You can read part one here

To HALO or Not to HALO?

There I was, ready to do a nighttime combat High Altitude Low Opening (HALO) jump in Afghanistan with a bunch of Ranger pipehitters without having any Freefall training at all.

Delta Force Lieutenant Colonel Jim Blaber squared me away with an impromptu class and his HALO rig. I was pumped, to say the least, and when I told Jim so he laughed out loud, “You will be the only Warrant Officer helo pilot with a combat HALO jump, you motherfucker!”

The Air Force got wind of this and pleaded with the mission commander that a Combat Controller (CCT) needed to go on the mission so he could test the runway.

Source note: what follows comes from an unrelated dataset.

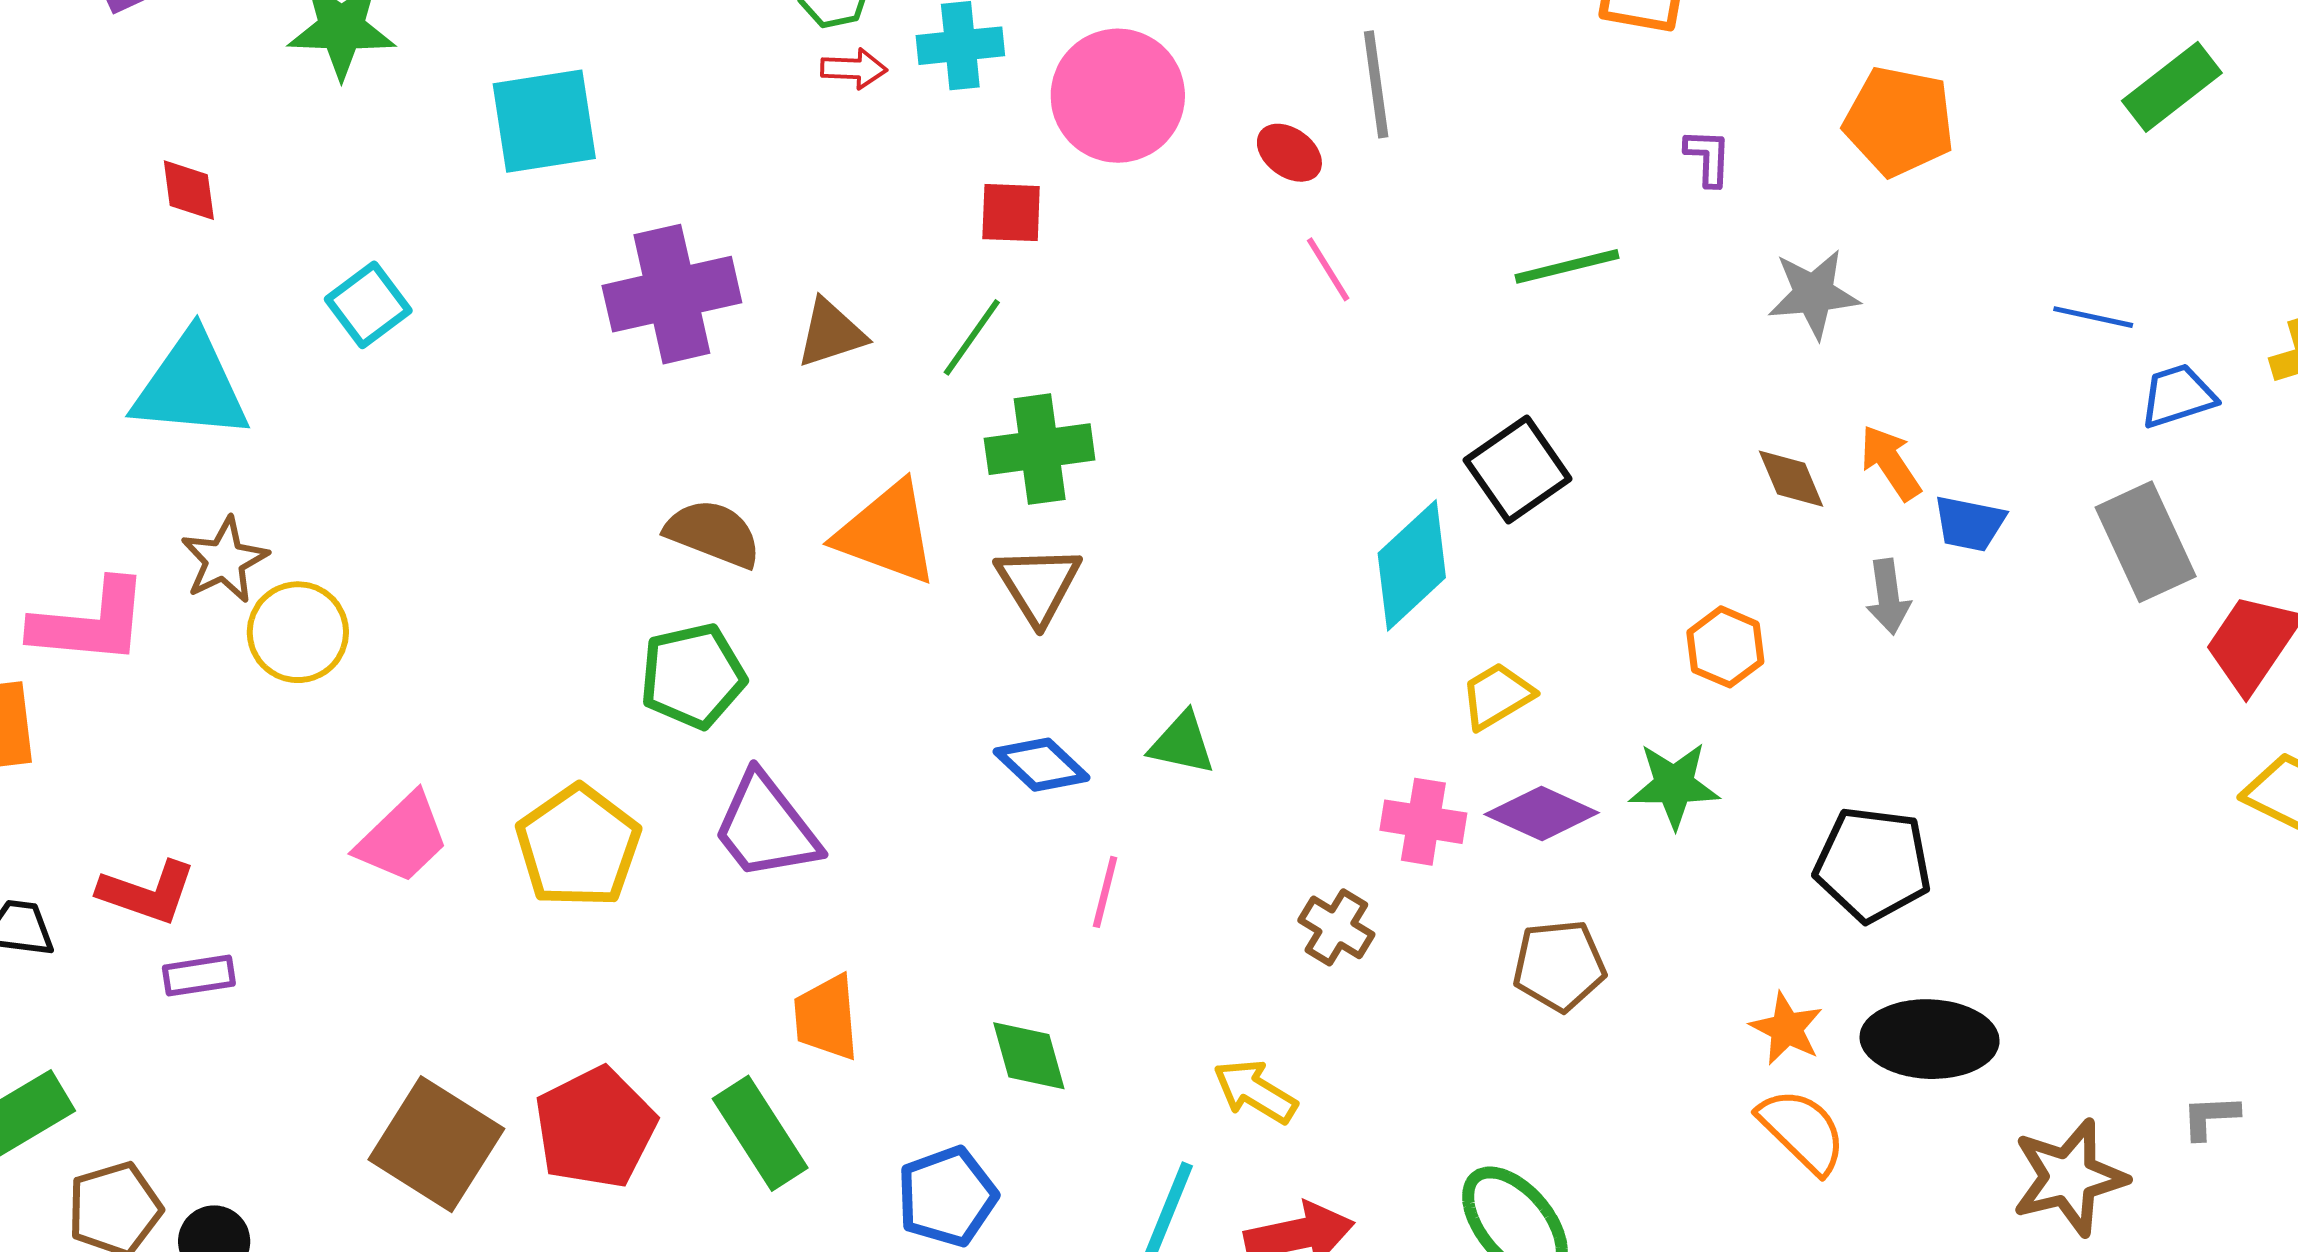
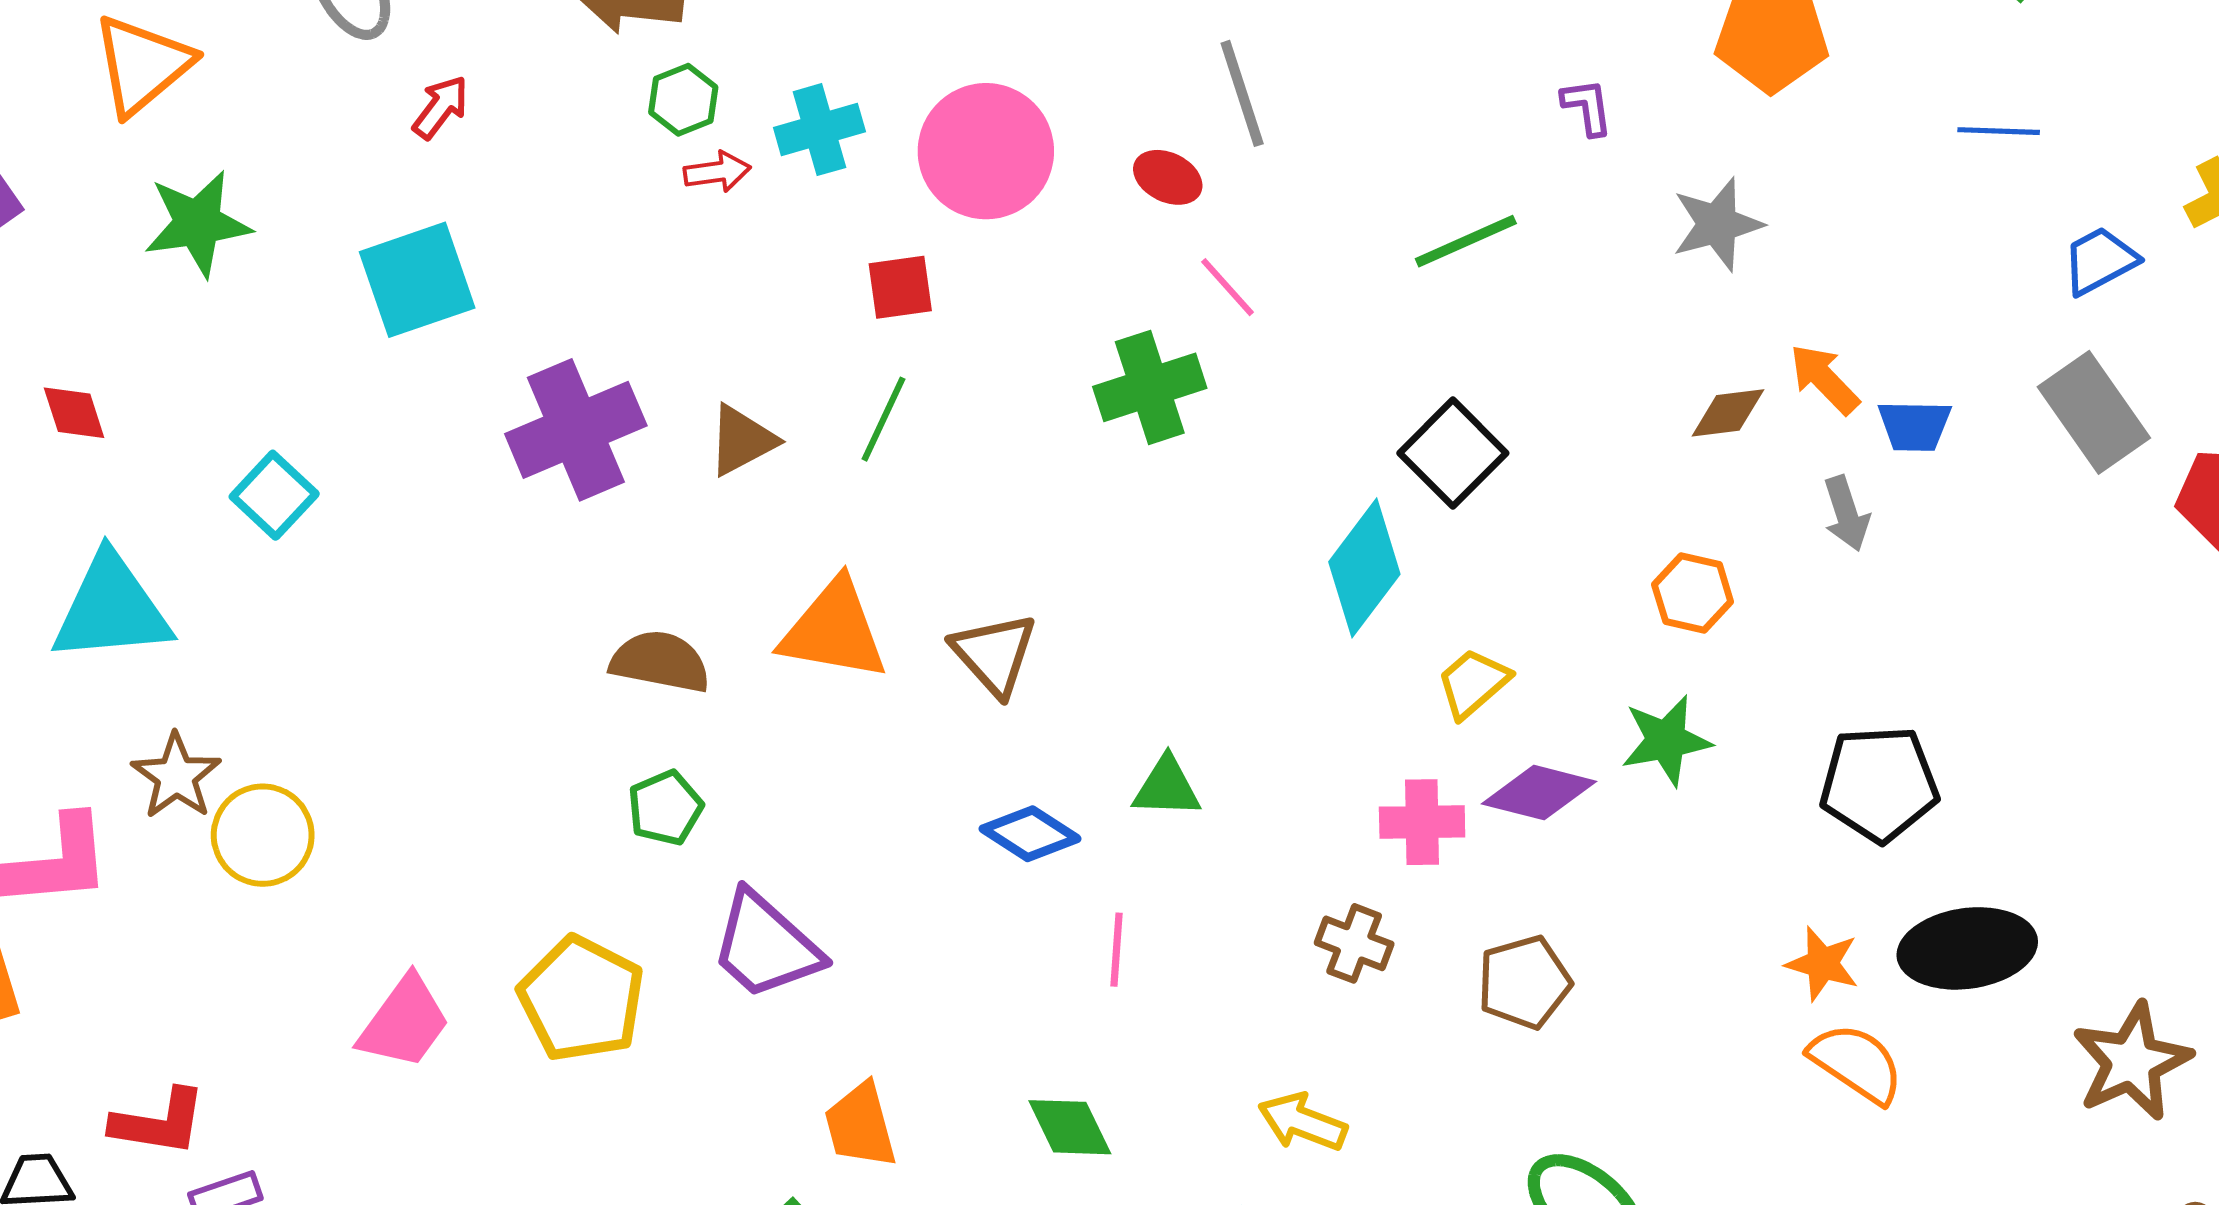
blue line: (2093, 317) -> (1999, 131), moved
green cross: (1040, 449) -> (1150, 387), moved
brown diamond: (1791, 479) -> (1728, 413), turned -64
green pentagon: (693, 676) -> (665, 808), size x0.7
brown pentagon: (1559, 966) -> (1524, 982), moved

My reply to the Air Force colonel was that if there is a freaking Boeing 707 parked on the ramp, then the runway is capable of handling an MC-130!

Operator conducting a HALO jump.

An Accidental Discharge

I lost and was bumped: an Air Force CCT was put on the mission. I was pissed, and the Rangers did not like the decision. Karma: The Ranger Recce team was one minute out from the jump point when the CCT’s parachute mysteriously opened in the airplane. The CCT didn’t make the jump, and to this day, the Rangers have no idea how his chute opened one minute out — Rangers Lead The Way!

But now I had to find another role. The 160th Special Operations Aviation Regiment’s (SOAR) helos and the ground force prepared to head to the aircraft carrier USS Kitty Hawk, from where we would launch the largest special operations raid since the Second World War.